I use the same setup... works for me.
 
For a while I used scissors/shears in a pouch on my harness waist belt to capture a 7ft long hose. You need a cutting device in any case.

The OP doesn't say if he uses a wing or a BCD, with a BCD it is generally harder using a hog loop due to the pockets.

Aside from the hoses, can I ask you to have a good think about leaving off an octo on your main cylinder, especially if you use the pony for redundant buoyancy. Doing this means that the MOST gas available to someone is the pony, which basically means you ought not to donate the pony as the OOA diver will suck it down very quickly, so now you need to donate your primary. That is ok so long as everyone expects it but that is not the typical 'secondary take' system of recreational diving.

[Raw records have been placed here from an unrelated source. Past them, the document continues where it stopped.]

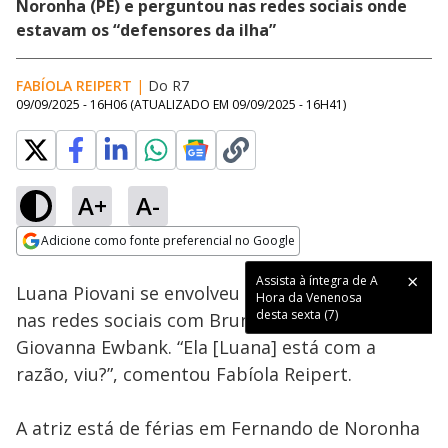
Noronha (PE) e perguntou nas redes sociais onde
estavam os “defensores da ilha”
FABÍOLA REIPERT
|
Do R7
09/09/2025 - 16H06
(ATUALIZADO EM
09/09/2025 - 16H41
)
A+
A-
Loaded
:
37.67%
Adicione como fonte preferencial no Google
Subtitles
Ativar
Som
Opens in new window
Assista à íntegra de A
Luana Piovani se envolveu em uma polêmica
Hora da Venenosa
desta sexta (7)
nas redes sociais com Bruno Gagliasso e a
Giovanna Ewbank. “Ela [Luana] está com a
razão, viu?”, comentou Fabíola Reipert.
A atriz está de férias em Fernando de Noronha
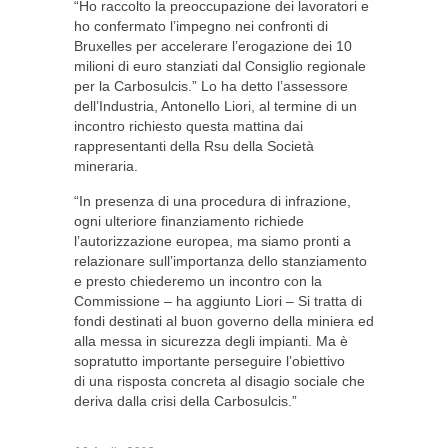
“Ho raccolto la preoccupazione dei lavoratori e
ho confermato l’impegno nei confronti di
Bruxelles per accelerare l’erogazione dei 10
milioni di euro stanziati dal Consiglio regionale
per la Carbosulcis.” Lo ha detto l’assessore
dell’Industria, Antonello Liori, al termine di un
incontro richiesto questa mattina dai
rappresentanti della Rsu della Società
mineraria.
“In presenza di una procedura di infrazione,
ogni ulteriore finanziamento richiede
l’autorizzazione europea, ma siamo pronti a
relazionare sull’importanza dello stanziamento
e presto chiederemo un incontro con la
Commissione – ha aggiunto Liori – Si tratta di
fondi destinati al buon governo della miniera ed
alla messa in sicurezza degli impianti. Ma è
sopratutto importante perseguire l’obiettivo
di una risposta concreta al disagio sociale che
deriva dalla crisi della Carbosulcis.”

Another approach is to keep a primary and octo on the main cylinder as normal then have the pony as redundancy for yourself. If a panicing OOA diver is sucking your main cylinder down you get onto the pony and up you go, if not panicing you stay on your main primary, The main cylinder will have more gas than the pony at all points of a correctly planned dive going normally.

Although people will say that a 7ft hose is for single file exits, which is true, it is also very nice for open water ascents. The diver taking the air can do the ascent almost exactly as if they had no issue and everything can be calm. Having said that the storage of a long hose needs to be demonstrated, especially to avoid tangling it with a necklaced backup regulator.
 
Although people will say that a 7ft hose is for single file exits, which is true, it is also very nice for open water ascents. The diver taking the air can do the ascent almost exactly as if they had no issue and everything can be calm.

Assuming the OOA diver has their wits about them, which can be a pretty big "if".

Having said that the storage of a long hose needs to be demonstrated, especially to avoid tangling it with a necklaced backup regulator.

That's what the modified S-drill is designed to sort out, at the beginning of every dive. Hopefully the OP would learn that as part of how to route the long hose.